#### Exercise data ####

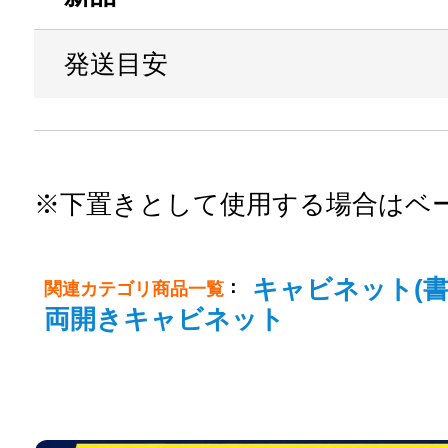
発送目安
※下置きとして使用する場合はベー
キャビネット(書
：
関連カテゴリ商品一覧
両開きキャビネット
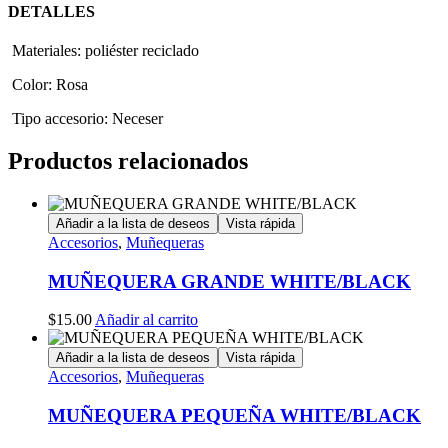
DETALLES
Materiales:
poliéster reciclado
Color:
Rosa
Tipo accesorio:
Neceser
Productos relacionados
Añadir a la lista de deseos
Vista rápida
Accesorios
,
Muñequeras
MUÑEQUERA GRANDE WHITE/BLACK
$
15.00
Añadir al carrito
Añadir a la lista de deseos
Vista rápida
Accesorios
,
Muñequeras
MUÑEQUERA PEQUEÑA WHITE/BLACK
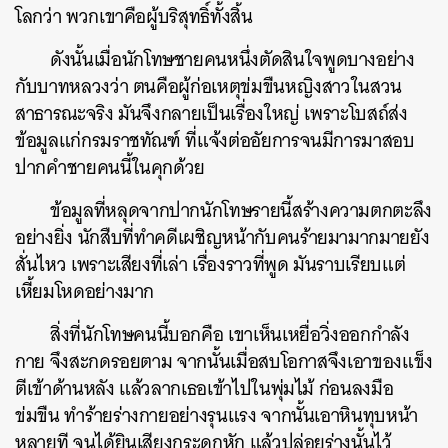
โลกว่า พวกเขาคือผู้บริสุทธิ์ทั้งสิ้น
ดังนั้นเมื่อนักโทษชายคนหนึ่งตัดสินใจพูดบางอย่าง
กับบาทหลวงว่า ตนคือผู้ก่อเหตุข่มขืนหญิงสาวในสวน
สาธารณะจริง มันจึงกลายเป็นเรื่องใหญ่ เพราะโบสถ์ส่ง
ข้อมูลแก่กรมราชทัณฑ์ ที่แจ้งต่ออัยการจนมีการมาสอบ
ปากคำชายคนนี้ในคุกด้วย
ข้อมูลที่หลุดจากปากนักโทษรายนี้สร้างความตกตะลึง
อย่างยิ่ง นักสืบที่ทำคดีเผชิญหน้ากับคนร้ายมามากมายยัง
สั่นไหว เพราะเสียงที่เล่า เรื่องราวที่พูด มันราบเรียบแต่
เหี้ยมโหดอย่างมาก
สิ่งที่นักโทษคนนี้บอกคือ เขาเห็นเหยื่อวิ่งออกกำลัง
กาย จึงสะกดรอยตาม จากนั้นเมื่อสบโอกาสจึงเอาของแข็ง
ตีเข้าด้านหลัง แล้วลากเธอเข้าไปในพุ่มไม้ ก่อนลงมือ
ข่มขืน ทำร้ายร่างกายอย่างรุนแรง จากนั้นเอาหินทุบหน้า
หลายที จนได้ยินเสียงกระดูกหัก แล้วปล่อยร่างนั้นไว้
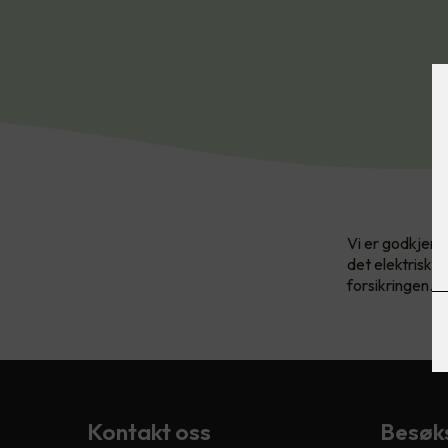
Vi er godkjent 
det elektriske
forsikringen.
Kontakt oss
Besøk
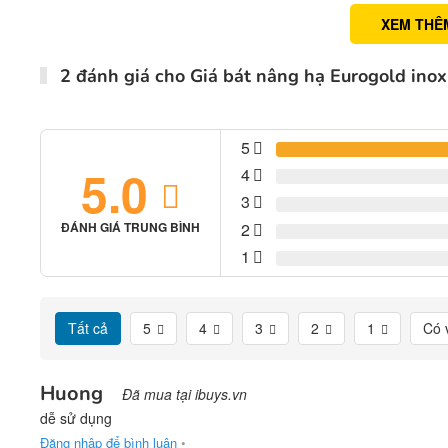
XEM THÊ
2 đánh giá cho
Giá bát nâng hạ Eurogold ino
5
5.0
4
3
2
ĐÁNH GIÁ TRUNG BÌNH
1
Tất cả
5
4
3
2
1
Có 
Huong
Đã mua tại ibuys.vn
dễ sử dụng
Đăng nhập để bình luận
•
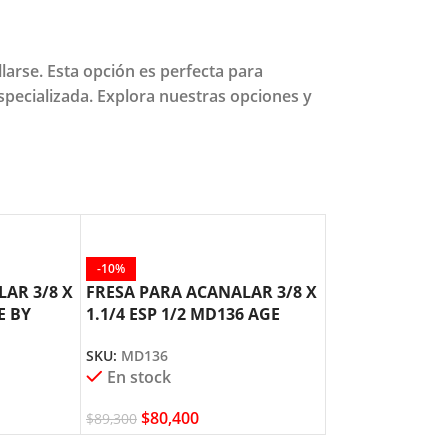
arse. Esta opción es perfecta para
specializada. Explora nuestras opciones y
-10%
-10%
AR 3/8 X
FRESA PARA ACANALAR 3/8 X
FRESA PARA A
E BY
1.1/4 ESP 1/2 MD136 AGE
X 1 ESP 1/2 M
AMANA TOOL
AMANA TOOL
SKU:
MD136
SKU:
MD132
En stock
En stock
$
80,400
$
69,700
$
89,300
$
77,400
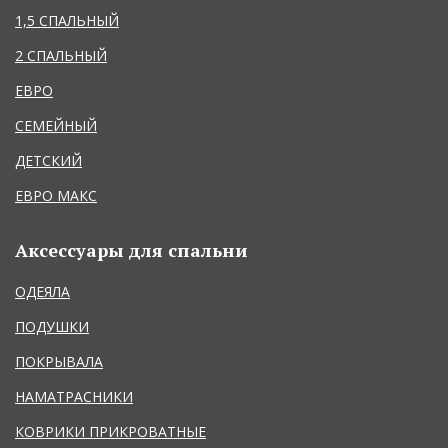
1,5 СПАЛЬНЫЙ
2 СПАЛЬНЫЙ
ЕВРО
СЕМЕЙНЫЙ
ДЕТСКИЙ
ЕВРО МАКС
Аксессуары для спальни
ОДЕЯЛА
ПОДУШКИ
ПОКРЫВАЛА
НАМАТРАСНИКИ
КОВРИКИ ПРИКРОВАТНЫЕ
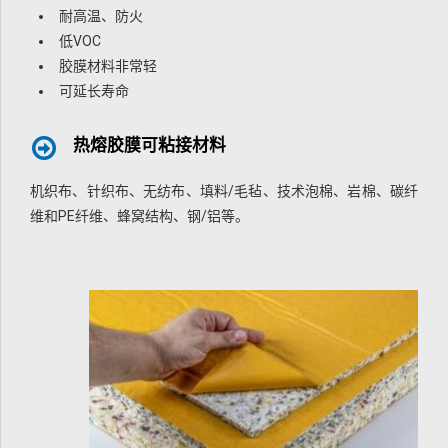
耐高温、防火
低VOC
胶膜材料非常轻
可延长寿命
热熔胶膜可粘接材料
机织布、针织布、无纺布、填料/毛毡、技术泡棉、岩棉、碳纤
维和PE纤维、蜂窝结构、钢/铝等。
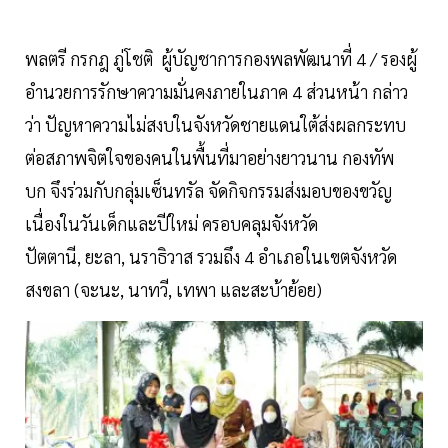
พลตรี กรกฎ ภู่โชติ ผู้บัญชาการกองพลพัฒนาที่ 4 / รองผู้
อำนวยการรักษาความมั่นคงภายในภาค 4 ส่วนหน้า กล่าว
ว่า ปัญหาความไม่สงบในจังหวัดชายแดนใต้ส่งผลกระทบ
ต่อสภาพจิตใจของคนในพื้นที่มาอย่างยาวนาน กองทัพ
บก จึงร่วมกับกลุ่มเซ็นทรัล จัดกิจกรรมส่งมอบของขวัญ
เนื่องในวันเด็กและปีใหม่ ครอบคลุมจังหวัด
ปัตตานี, ยะลา, นราธิวาส รวมถึง 4 อำเภอในเขตจังหวัด
สงขลา (จะนะ, นาทวี, เทพา และสะบ้าย้อย)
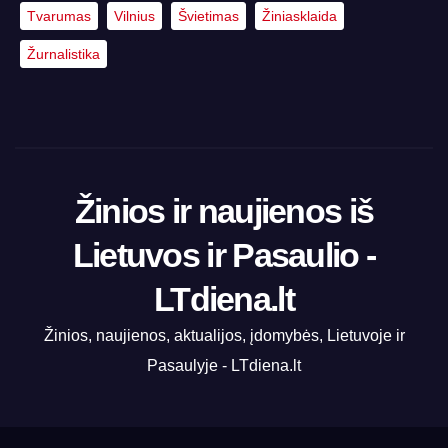
Tvarumas
Vilnius
Švietimas
Žiniasklaida
Žurnalistika
Žinios ir naujienos iš
Lietuvos ir Pasaulio -
LTdiena.lt
Žinios, naujienos, aktualijos, įdomybės, Lietuvoje ir
Pasaulyje - LTdiena.lt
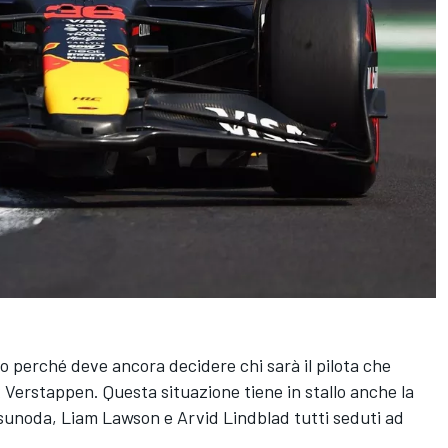
o perché deve ancora decidere chi sarà il pilota che
 Verstappen. Questa situazione tiene in stallo anche la
Tsunoda, Liam Lawson e Arvid Lindblad tutti seduti ad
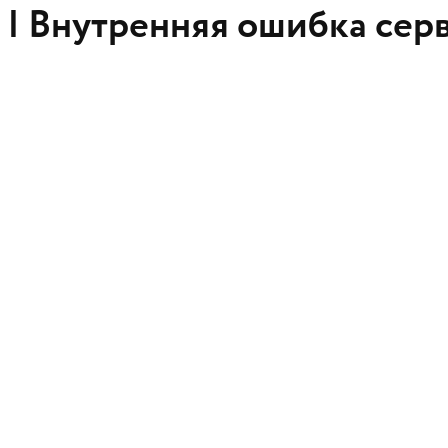
 |
Внутренняя ошибка сер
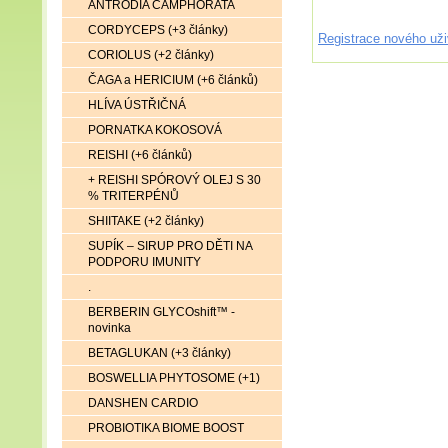
ANTRODIA CAMPHORATA
CORDYCEPS (+3 články)
Registrace nového uži
CORIOLUS (+2 články)
ČAGA a HERICIUM (+6 článků)
HLÍVA ÚSTŘIČNÁ
PORNATKA KOKOSOVÁ
REISHI (+6 článků)
+ REISHI SPÓROVÝ OLEJ S 30
% TRITERPÉNŮ
SHIITAKE (+2 články)
SUPÍK – SIRUP PRO DĚTI NA
PODPORU IMUNITY
.
BERBERIN GLYCOshift™ -
novinka
BETAGLUKAN (+3 články)
BOSWELLIA PHYTOSOME (+1)
DANSHEN CARDIO
PROBIOTIKA BIOME BOOST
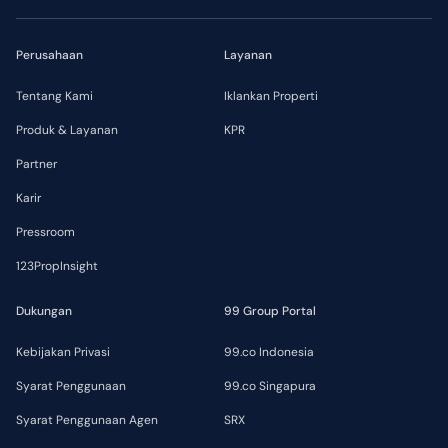
Perusahaan
Layanan
Tentang Kami
Iklankan Properti
Produk & Layanan
KPR
Partner
Karir
Pressroom
123PropInsight
Dukungan
99 Group Portal
Kebijakan Privasi
99.co Indonesia
Syarat Penggunaan
99.co Singapura
Syarat Penggunaan Agen
SRX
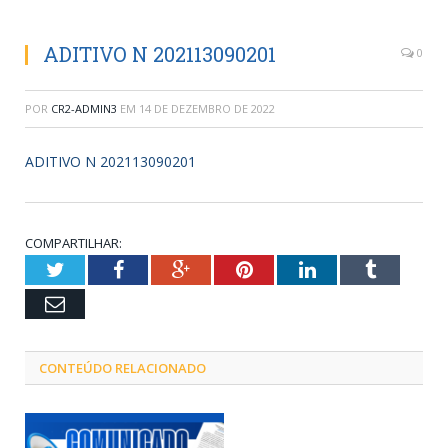
ADITIVO N 202113090201
0
POR
CR2-ADMIN3
EM
14 DE DEZEMBRO DE 2022
ADITIVO N 202113090201
COMPARTILHAR:
Twitter
Facebook
Google+
Pinterest
LinkedIn
Tumblr
Email
CONTEÚDO RELACIONADO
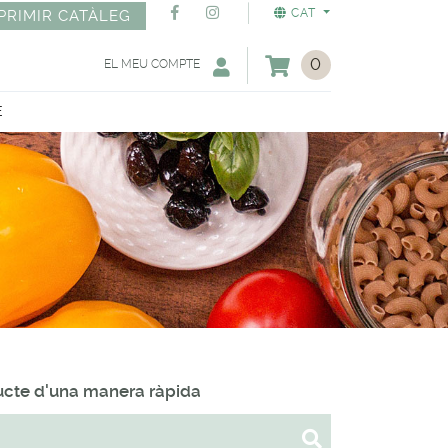
CAT
PRIMIR CATÀLEG
0
EL MEU COMPTE
E
ducte d'una manera ràpida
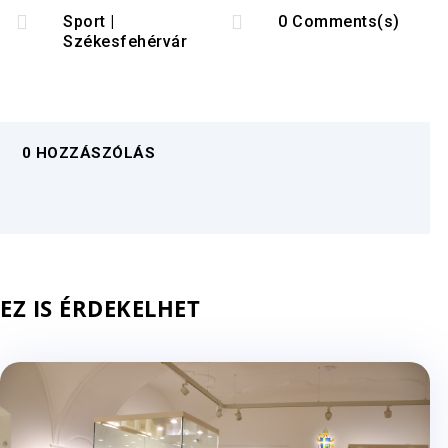


Sport
|
0 Comments(s)
Székesfehérvár
0 HOZZÁSZÓLÁS
EZ IS ÉRDEKELHET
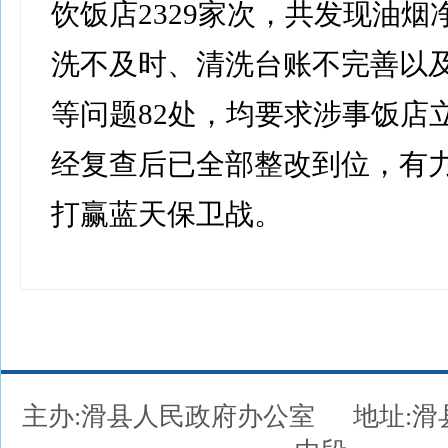
饮饭店2329家次，共发现油烟
洗不及时、清洗台账不完善以
等问题82处，均要求涉事饭店
经复查后已全部整改到位，有
打赢蓝天保卫战。
主办:滑县人民政府办公室
地址:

####

Produce an exact copy of each line of data, skipping embedded images.

発送目安
※下置きとして使用する場合はベー
キャビネット(書
：
関連カテゴリ商品一覧
両開きキャビネット
DETALLES
Materiales:
poliéster reciclado
Color:
Rosa
Tipo accesorio:
Neceser
Productos relacionados
Añadir a la lista de deseos
Vista rápida
Accesorios
,
Muñequeras
MUÑEQUERA GRANDE WHITE/BLACK
$
15.00
Añadir al carrito
Añadir a la lista de deseos
Vista rápida
Accesorios
,
Muñequeras
MUÑEQUERA PEQUEÑA WHITE/BLACK
โลกว่า พวกเขาคือผู้บริสุทธิ์ทั้งสิ้น
ดังนั้นเมื่อนักโทษชายคนหนึ่งตัดสินใจพูดบางอย่าง
กับบาทหลวงว่า ตนคือผู้ก่อเหตุข่มขืนหญิงสาวในสวน
สาธารณะจริง มันจึงกลายเป็นเรื่องใหญ่ เพราะโบสถ์ส่ง
ข้อมูลแก่กรมราชทัณฑ์ ที่แจ้งต่ออัยการจนมีการมาสอบ
ปากคำชายคนนี้ในคุกด้วย
ข้อมูลที่หลุดจากปากนักโทษรายนี้สร้างความตกตะลึง
อย่างยิ่ง นักสืบที่ทำคดีเผชิญหน้ากับคนร้ายมามากมายยัง
สั่นไหว เพราะเสียงที่เล่า เรื่องราวที่พูด มันราบเรียบแต่
เหี้ยมโหดอย่างมาก
สิ่งที่นักโทษคนนี้บอกคือ เขาเห็นเหยื่อวิ่งออกกำลัง
กาย จึงสะกดรอยตาม จากนั้นเมื่อสบโอกาสจึงเอาของแข็ง
ตีเข้าด้านหลัง แล้วลากเธอเข้าไปในพุ่มไม้ ก่อนลงมือ
ข่มขืน ทำร้ายร่างกายอย่างรุนแรง จากนั้นเอาหินทุบหน้า
หลายที จนได้ยินเสียงกระดูกหัก แล้วปล่อยร่างนั้นไว้
Vi er godkjent 
det elektriske
forsikringen.
Kontakt oss
Besøk
XEM THÊ
2 đánh giá cho
Giá bát nâng hạ Eurogold ino
5
5.0
4
3
2
ĐÁNH GIÁ TRUNG BÌNH
1
Tất cả
5
4
3
2
1
Có 
Huong
Đã mua tại ibuys.vn
dễ sử dụng
Đăng nhập để bình luận
•
arse. Esta opción es perfecta para
specializada. Explora nuestras opciones y
-10%
-10%
AR 3/8 X
FRESA PARA ACANALAR 3/8 X
FRESA PARA A
E BY
1.1/4 ESP 1/2 MD136 AGE
X 1 ESP 1/2 M
AMANA TOOL
AMANA TOOL
SKU:
MD136
SKU:
MD132
En stock
En stock
$
80,400
$
69,700
$
89,300
$
77,400
1,5 СПАЛЬНЫЙ
2 СПАЛЬНЫЙ
ЕВРО
СЕМЕЙНЫЙ
ДЕТСКИЙ
ЕВРО МАКС
Аксессуары для спальни
ОДЕЯЛА
ПОДУШКИ
ПОКРЫВАЛА
НАМАТРАСНИКИ
КОВРИКИ ПРИКРОВАТНЫЕ
耐高温、防火
低VOC
胶膜材料非常轻
可延长寿命
热熔胶膜可粘接材料
机织布、针织布、无纺布、填料/毛毡、技术泡棉、岩棉、碳纤
维和PE纤维、蜂窝结构、钢/铝等。
พลตรี กรกฎ ภู่โชติ ผู้บัญชาการกองพลพัฒนาที่ 4 / รองผู้
อำนวยการรักษาความมั่นคงภายในภาค 4 ส่วนหน้า กล่าว
ว่า ปัญหาความไม่สงบในจังหวัดชายแดนใต้ส่งผลกระทบ
ต่อสภาพจิตใจของคนในพื้นที่มาอย่างยาวนาน กองทัพ
บก จึงร่วมกับกลุ่มเซ็นทรัล จัดกิจกรรมส่งมอบของขวัญ
เนื่องในวันเด็กและปีใหม่ ครอบคลุมจังหวัด
ปัตตานี, ยะลา, นราธิวาส รวมถึง 4 อำเภอในเขตจังหวัด
สงขลา (จะนะ, นาทวี, เทพา และสะบ้าย้อย)
Tvarumas
Vilnius
Švietimas
Žiniasklaida
Žurnalistika
Žinios ir naujienos iš
Lietuvos ir Pasaulio -
LTdiena.lt
Žinios, naujienos, aktualijos, įdomybės, Lietuvoje ir
Pasaulyje - LTdiena.lt
o perché deve ancora decidere chi sarà il pilota che
 Verstappen. Questa situazione tiene in stallo anche la
Tsunoda, Liam Lawson e Arvid Lindblad tutti seduti ad
 |
Внутренняя ошибка сер
ANTRODIA CAMPHORATA
CORDYCEPS (+3 články)
Registrace nového uži
CORIOLUS (+2 články)
ČAGA a HERICIUM (+6 článků)
HLÍVA ÚSTŘIČNÁ
PORNATKA KOKOSOVÁ
REISHI (+6 článků)
+ REISHI SPÓROVÝ OLEJ S 30
% TRITERPÉNŮ
SHIITAKE (+2 články)
SUPÍK – SIRUP PRO DĚTI NA
PODPORU IMUNITY
.
BERBERIN GLYCOshift™ -
novinka
BETAGLUKAN (+3 články)
BOSWELLIA PHYTOSOME (+1)
DANSHEN CARDIO
PROBIOTIKA BIOME BOOST
Perusahaan
Layanan
Tentang Kami
Iklankan Properti
Produk & Layanan
KPR
Partner
Karir
Pressroom
123PropInsight
Dukungan
99 Group Portal
Kebijakan Privasi
99.co Indonesia
Syarat Penggunaan
99.co Singapura
Syarat Penggunaan Agen
SRX
ADITIVO N 202113090201
0
POR
CR2-ADMIN3
EM
14 DE DEZEMBRO DE 2022
ADITIVO N 202113090201
COMPARTILHAR:
Twitter
Facebook
Google+
Pinterest
LinkedIn
Tumblr
Email
CONTEÚDO RELACIONADO
CAT
PRIMIR CATÀLEG
0
EL MEU COMPTE
E
ducte d'una manera ràpida


Sport
|
0 Comments(s)
Székesfehérvár
0 HOZZÁSZÓLÁS
EZ IS ÉRDEKELHET
饮饭店2329家次，共发现油烟
洗不及时、清洗台账不完善以
等问题82处，均要求涉事饭店
经复查后已全部整改到位，有
打赢蓝天保卫战。
主办:滑县人民政府办公室
地址:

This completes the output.